Die von der Beklagten vorgetragenen Bedenken gegen die Vereinbarkeit des Art. 46a AGBGB mit dem Grundgesetz hat das Berufungsgericht nicht geteilt.
Das Berufungsgericht hat die Revision zum Bayerischen Obersten Landesgericht zugelassen wegen grundsätzlicher Bedeutung der im Zentrum der Entscheidung stehenden Auslegung von Art. 46a AGBGB, zudem – mit Blick auf die von der Beklagten bestrittene Verfassungsmäßigkeit der Landesnorm – unter dem Gesichtspunkt des effektiven Rechtsschutzes und schließlich deshalb, weil die Frage der Beweislastverteilung klärungsbedürftig sei.
II.
Das Berufungsurteil hält einer revisionsrechtlichen Überprüfung stand, so dass die Revision zurückzuweisen ist.
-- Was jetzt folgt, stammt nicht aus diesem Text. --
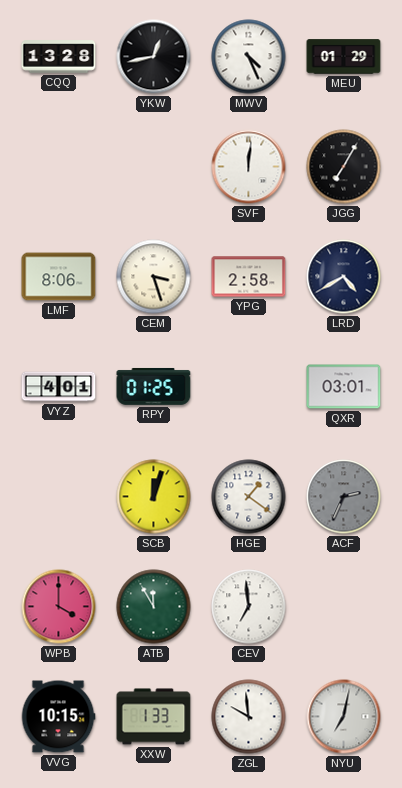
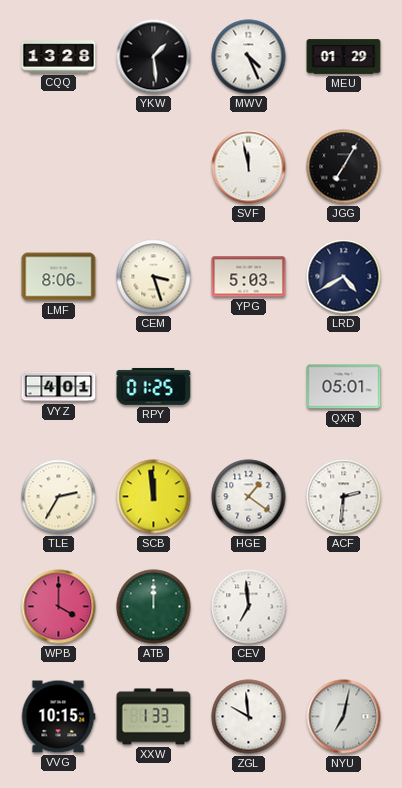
YKW: 12:43 -> 1:29
SVF: 12:01 -> 11:58
YPG: 2:58 -> 5:03
QXR: 03:01 -> 05:01
TLE: none -> 2:35
SCB: 12:03 -> 11:59
ACF: 2:34 -> 2:31
ACF dial: grey -> white
ATB: 11:55 -> 12:00
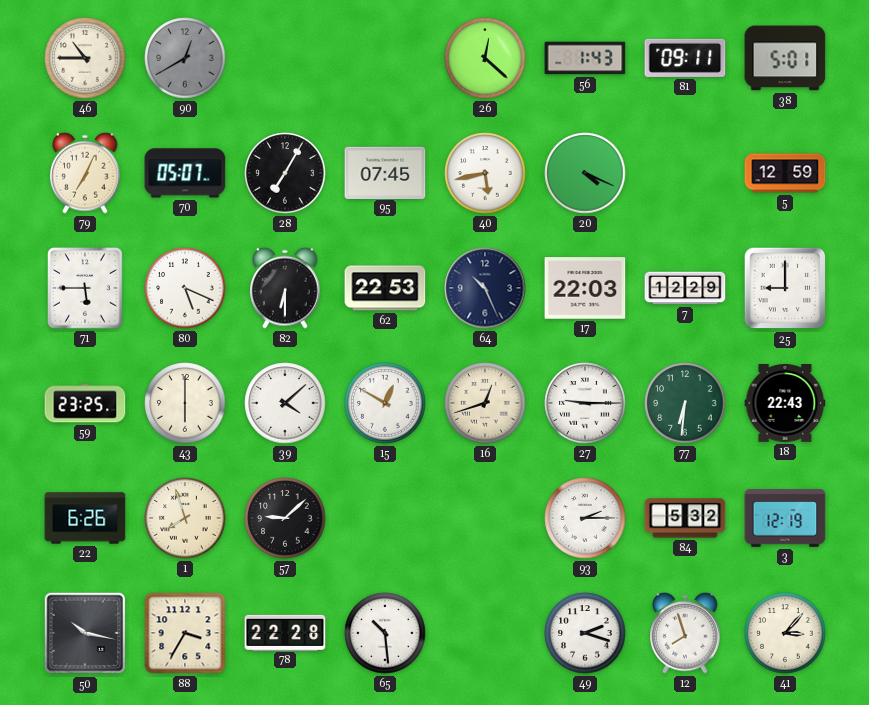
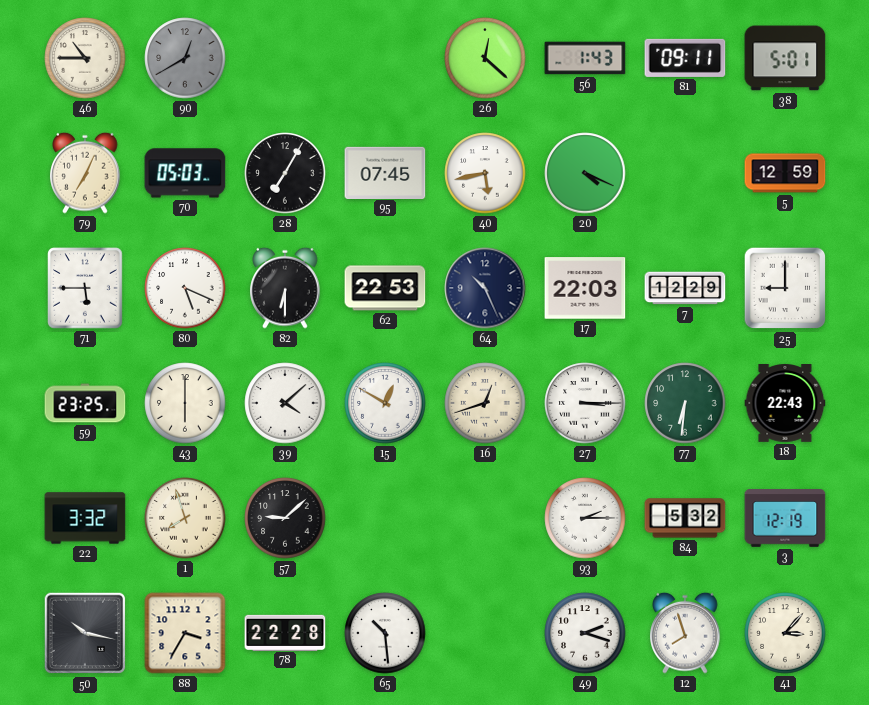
70: 05:07 -> 05:03
27: 9:15 -> 3:15
22: 6:26 -> 3:32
1. Das in das Verhandlungsprotokoll aufgenommene und von allen mitwirkenden Richtern unterzeichnete Berufungsurteil erfüllt die Anforderungen, die an die Darstellungen in einem sog. Protokollurteil nach § 540 Abs. 1 Satz 2 ZPO zu richten sind (vgl. BGH, Urt. v. 26. März 2019, VI ZR 171/18, NJW 2019, 1885 Rn. 5; Urt. v. 1. März 2010, II ZR 213/08, NJW-RR 2010, 911 Rn. 8; Urt. v. 11. Juli 2007, XII ZR 164/03, NJW-RR 2007, 1567 Rn. 10; Urt. v. 6. Februar 2004, V ZR 249/03, BGHZ 158, 37 [juris Rn. 10]). Aus ihm ist in dem nach § 540 Abs. 1 ZPO erforderlichen Umfang zu ersehen, von welchem Sach- und Streitstand das Gericht ausgegangen ist, welches Rechtsmittelbegehren die Parteien verfolgt haben und welche tatsächlichen Feststellungen der Entscheidung zugrunde liegen.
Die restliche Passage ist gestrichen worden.